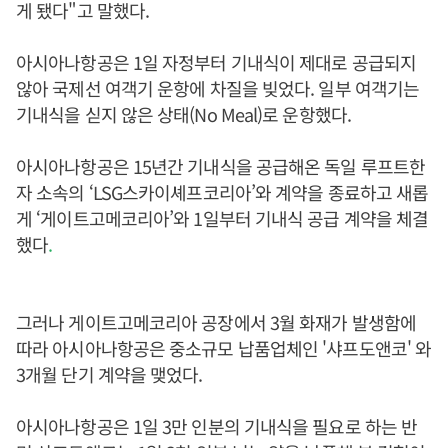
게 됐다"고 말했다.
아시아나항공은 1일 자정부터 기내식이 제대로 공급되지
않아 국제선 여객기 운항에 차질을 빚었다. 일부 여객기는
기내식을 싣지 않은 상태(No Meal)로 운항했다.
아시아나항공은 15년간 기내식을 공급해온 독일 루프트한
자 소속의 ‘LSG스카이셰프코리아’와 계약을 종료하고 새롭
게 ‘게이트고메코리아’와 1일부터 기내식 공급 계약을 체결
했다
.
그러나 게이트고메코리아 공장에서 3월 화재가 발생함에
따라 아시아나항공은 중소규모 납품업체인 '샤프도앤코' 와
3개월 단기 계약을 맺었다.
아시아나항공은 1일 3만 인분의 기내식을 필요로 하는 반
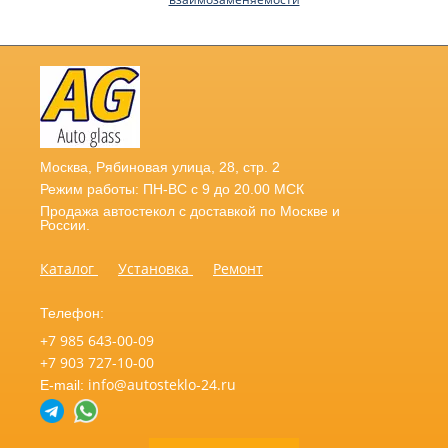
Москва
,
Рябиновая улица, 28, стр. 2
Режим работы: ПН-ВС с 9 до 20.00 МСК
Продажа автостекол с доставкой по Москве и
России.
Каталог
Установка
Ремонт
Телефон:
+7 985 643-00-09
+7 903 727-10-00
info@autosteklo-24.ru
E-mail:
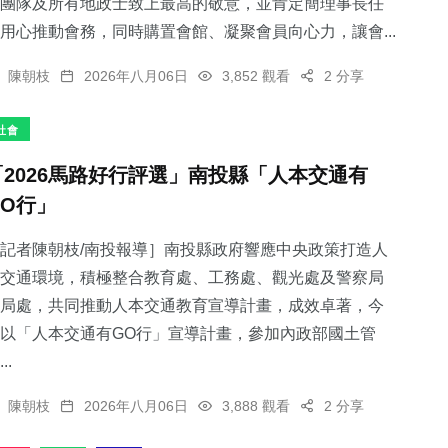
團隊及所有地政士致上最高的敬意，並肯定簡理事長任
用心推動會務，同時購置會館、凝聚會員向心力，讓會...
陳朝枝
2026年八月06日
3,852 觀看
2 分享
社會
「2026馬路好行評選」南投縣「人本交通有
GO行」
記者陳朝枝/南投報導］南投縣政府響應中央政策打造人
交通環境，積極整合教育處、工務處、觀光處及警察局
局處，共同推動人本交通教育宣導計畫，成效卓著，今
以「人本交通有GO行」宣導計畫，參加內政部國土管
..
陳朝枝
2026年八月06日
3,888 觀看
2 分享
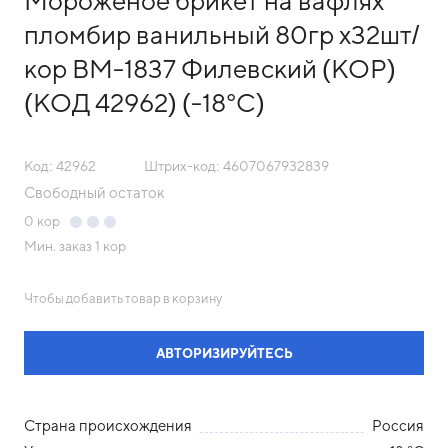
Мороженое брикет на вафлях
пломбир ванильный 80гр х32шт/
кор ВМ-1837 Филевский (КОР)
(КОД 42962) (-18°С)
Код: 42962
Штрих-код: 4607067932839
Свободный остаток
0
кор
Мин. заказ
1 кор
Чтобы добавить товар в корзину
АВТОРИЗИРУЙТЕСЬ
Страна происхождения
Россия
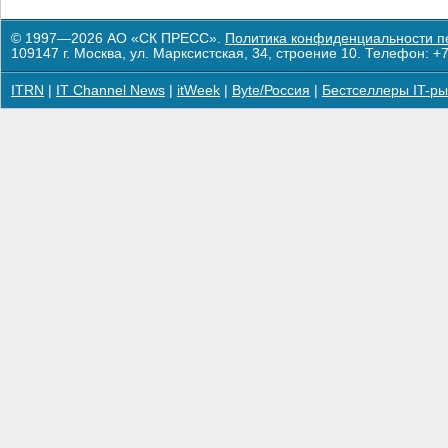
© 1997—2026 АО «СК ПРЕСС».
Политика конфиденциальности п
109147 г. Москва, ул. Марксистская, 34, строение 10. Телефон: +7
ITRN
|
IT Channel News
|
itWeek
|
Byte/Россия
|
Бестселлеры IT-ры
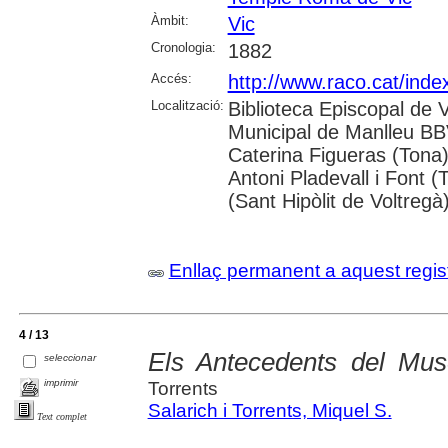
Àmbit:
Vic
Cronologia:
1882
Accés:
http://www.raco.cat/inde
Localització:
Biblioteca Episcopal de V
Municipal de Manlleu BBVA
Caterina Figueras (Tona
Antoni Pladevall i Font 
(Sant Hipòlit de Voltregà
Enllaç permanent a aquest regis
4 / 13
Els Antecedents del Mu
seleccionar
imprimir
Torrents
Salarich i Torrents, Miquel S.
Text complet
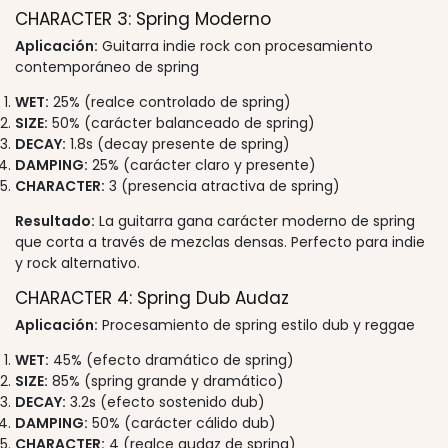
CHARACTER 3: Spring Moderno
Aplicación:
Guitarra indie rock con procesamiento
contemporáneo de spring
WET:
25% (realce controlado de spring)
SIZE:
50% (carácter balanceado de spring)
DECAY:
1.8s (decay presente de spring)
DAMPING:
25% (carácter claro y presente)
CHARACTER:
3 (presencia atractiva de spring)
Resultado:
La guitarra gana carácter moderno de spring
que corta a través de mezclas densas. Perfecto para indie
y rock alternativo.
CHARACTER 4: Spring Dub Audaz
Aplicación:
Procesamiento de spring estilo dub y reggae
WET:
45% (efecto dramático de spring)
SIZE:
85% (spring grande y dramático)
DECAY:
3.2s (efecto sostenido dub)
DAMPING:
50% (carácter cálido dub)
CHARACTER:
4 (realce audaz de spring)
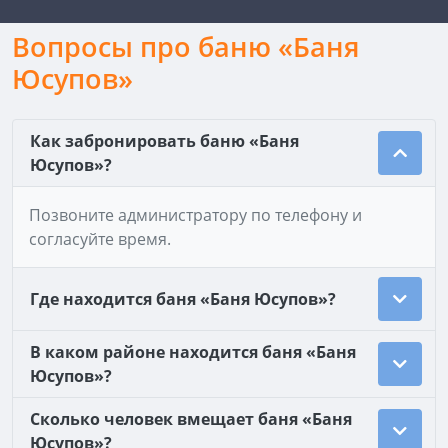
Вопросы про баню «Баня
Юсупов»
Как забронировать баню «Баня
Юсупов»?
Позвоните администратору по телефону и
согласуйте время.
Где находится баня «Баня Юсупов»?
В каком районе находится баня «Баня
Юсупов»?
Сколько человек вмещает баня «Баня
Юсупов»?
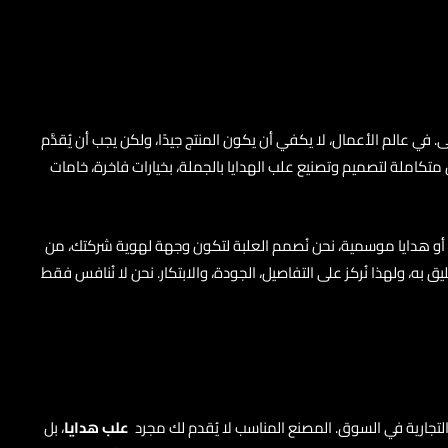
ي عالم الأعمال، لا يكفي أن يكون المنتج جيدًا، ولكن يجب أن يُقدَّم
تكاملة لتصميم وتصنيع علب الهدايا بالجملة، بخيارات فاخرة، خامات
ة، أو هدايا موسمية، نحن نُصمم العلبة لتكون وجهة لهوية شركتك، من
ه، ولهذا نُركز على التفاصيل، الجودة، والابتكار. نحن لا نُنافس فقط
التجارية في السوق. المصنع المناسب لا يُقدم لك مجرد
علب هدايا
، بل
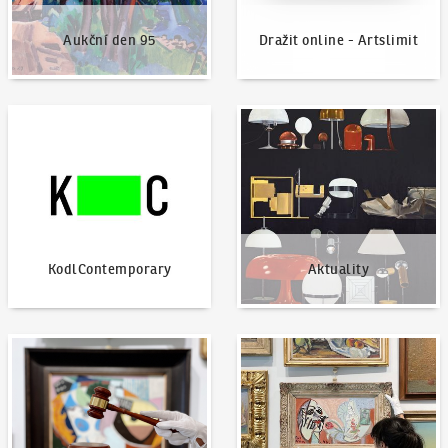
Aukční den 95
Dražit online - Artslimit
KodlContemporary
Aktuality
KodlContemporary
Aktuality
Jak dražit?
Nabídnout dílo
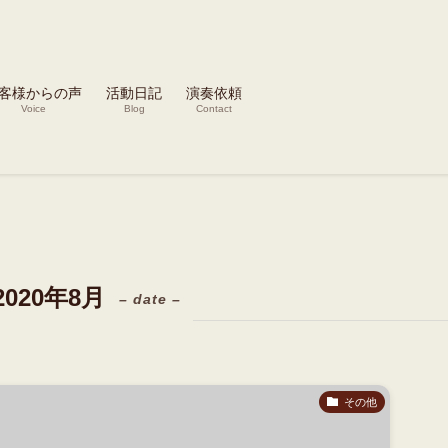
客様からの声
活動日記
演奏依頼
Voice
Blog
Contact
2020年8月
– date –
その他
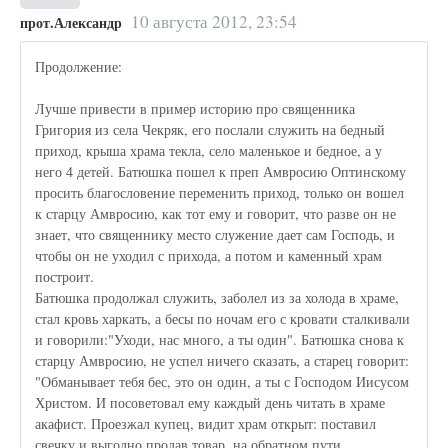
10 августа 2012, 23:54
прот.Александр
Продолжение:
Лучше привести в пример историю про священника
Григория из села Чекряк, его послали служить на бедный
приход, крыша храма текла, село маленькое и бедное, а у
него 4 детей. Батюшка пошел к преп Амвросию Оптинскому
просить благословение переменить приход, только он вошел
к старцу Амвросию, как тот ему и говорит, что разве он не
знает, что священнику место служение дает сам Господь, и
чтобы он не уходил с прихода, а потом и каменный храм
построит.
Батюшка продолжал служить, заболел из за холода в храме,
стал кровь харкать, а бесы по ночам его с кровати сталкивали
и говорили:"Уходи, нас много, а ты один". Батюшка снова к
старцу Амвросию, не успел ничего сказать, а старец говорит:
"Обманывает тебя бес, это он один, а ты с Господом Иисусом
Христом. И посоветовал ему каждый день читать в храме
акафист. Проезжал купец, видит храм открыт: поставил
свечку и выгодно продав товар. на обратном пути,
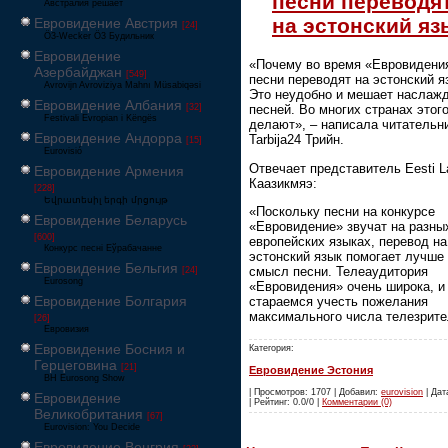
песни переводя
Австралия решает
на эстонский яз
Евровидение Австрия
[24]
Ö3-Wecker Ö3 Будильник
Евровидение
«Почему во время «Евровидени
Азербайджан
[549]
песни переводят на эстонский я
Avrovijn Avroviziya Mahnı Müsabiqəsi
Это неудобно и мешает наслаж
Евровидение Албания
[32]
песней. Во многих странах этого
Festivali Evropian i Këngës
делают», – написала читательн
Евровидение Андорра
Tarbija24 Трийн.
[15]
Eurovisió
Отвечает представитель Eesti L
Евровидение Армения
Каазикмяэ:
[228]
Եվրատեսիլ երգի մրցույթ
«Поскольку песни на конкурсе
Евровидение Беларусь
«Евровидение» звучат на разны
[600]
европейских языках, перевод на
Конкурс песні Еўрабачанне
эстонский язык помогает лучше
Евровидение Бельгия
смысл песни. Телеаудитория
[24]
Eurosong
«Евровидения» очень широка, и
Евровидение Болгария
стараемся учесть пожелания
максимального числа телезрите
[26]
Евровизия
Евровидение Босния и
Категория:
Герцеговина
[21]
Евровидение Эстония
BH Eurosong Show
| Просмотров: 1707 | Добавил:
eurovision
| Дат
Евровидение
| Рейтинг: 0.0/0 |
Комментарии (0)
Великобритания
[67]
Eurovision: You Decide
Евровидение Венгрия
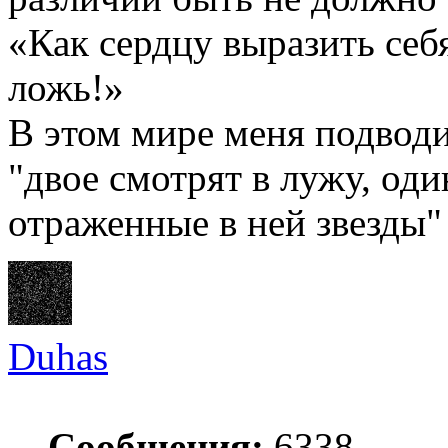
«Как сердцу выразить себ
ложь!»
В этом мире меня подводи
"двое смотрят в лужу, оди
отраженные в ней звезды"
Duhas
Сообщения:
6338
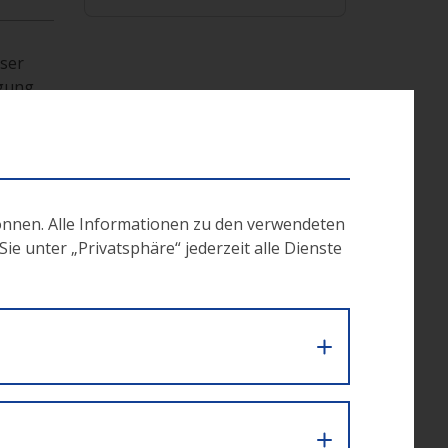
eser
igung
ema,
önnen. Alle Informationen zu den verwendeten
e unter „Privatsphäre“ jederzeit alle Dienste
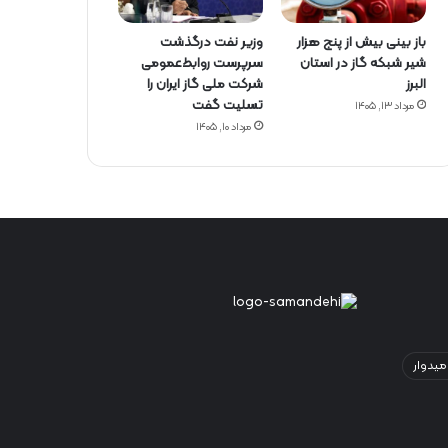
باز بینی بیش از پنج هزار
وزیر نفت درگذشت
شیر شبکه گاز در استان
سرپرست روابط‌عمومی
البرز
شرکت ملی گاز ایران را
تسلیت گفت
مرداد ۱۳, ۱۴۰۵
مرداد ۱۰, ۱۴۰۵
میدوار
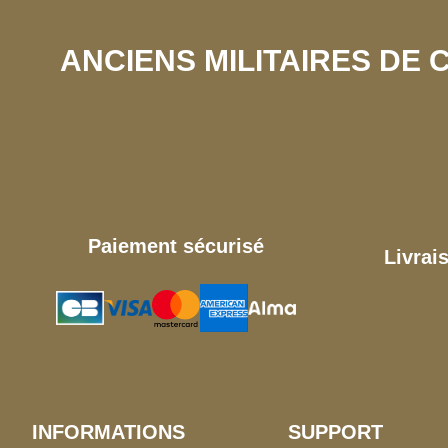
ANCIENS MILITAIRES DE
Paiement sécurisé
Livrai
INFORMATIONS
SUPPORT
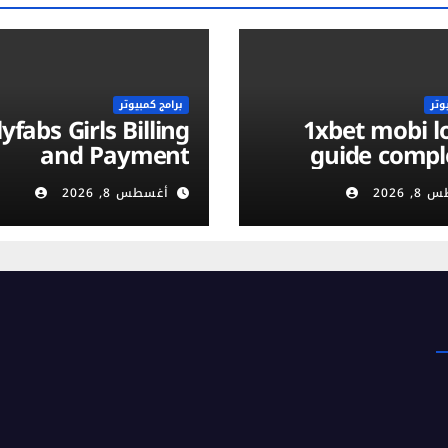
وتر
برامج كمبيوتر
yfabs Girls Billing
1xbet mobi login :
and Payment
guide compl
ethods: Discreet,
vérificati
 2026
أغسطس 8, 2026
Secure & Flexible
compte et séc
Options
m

- [Task to complete]: Take only the lines above from the one that has "Рябиновая улица, 28, стр. 2" through the one that has "團隊及所有地政士致上最高的敬意，並肯定簡理事長任" and reproduce them exactly, omitting any pictures.

- [Response area]:
Рябиновая улица, 28, стр. 2
Режим работы: ПН-ВС с 9 до 20.00 МСК
Продажа автостекол с доставкой по Москве и
России.
Каталог
Установка
Ремонт
Телефон:
+7 985 643-00-09
+7 903 727-10-00
info@autosteklo-24.ru
E-mail:
團隊及所有地政士致上最高的敬意，並肯定簡理事長任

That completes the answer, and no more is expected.